◆ What this task involves: Nothing below is to be printed except the lines between the line holding "Registration" and the line holding "Explore how extractive practices shape our", inclusive, each exactly as it appears.

◆ Given data:
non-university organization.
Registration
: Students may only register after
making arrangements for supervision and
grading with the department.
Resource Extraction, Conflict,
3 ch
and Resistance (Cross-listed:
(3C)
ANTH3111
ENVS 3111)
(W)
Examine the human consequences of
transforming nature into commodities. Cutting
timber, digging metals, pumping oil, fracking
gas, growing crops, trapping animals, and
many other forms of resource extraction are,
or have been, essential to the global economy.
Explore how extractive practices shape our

* * *

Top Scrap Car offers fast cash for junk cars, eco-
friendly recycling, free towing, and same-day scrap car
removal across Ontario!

◆ Output of the exercise:
Registration
: Students may only register after
making arrangements for supervision and
grading with the department.
Resource Extraction, Conflict,
3 ch
and Resistance (Cross-listed:
(3C)
ANTH3111
ENVS 3111)
(W)
Examine the human consequences of
transforming nature into commodities. Cutting
timber, digging metals, pumping oil, fracking
gas, growing crops, trapping animals, and
many other forms of resource extraction are,
or have been, essential to the global economy.
Explore how extractive practices shape our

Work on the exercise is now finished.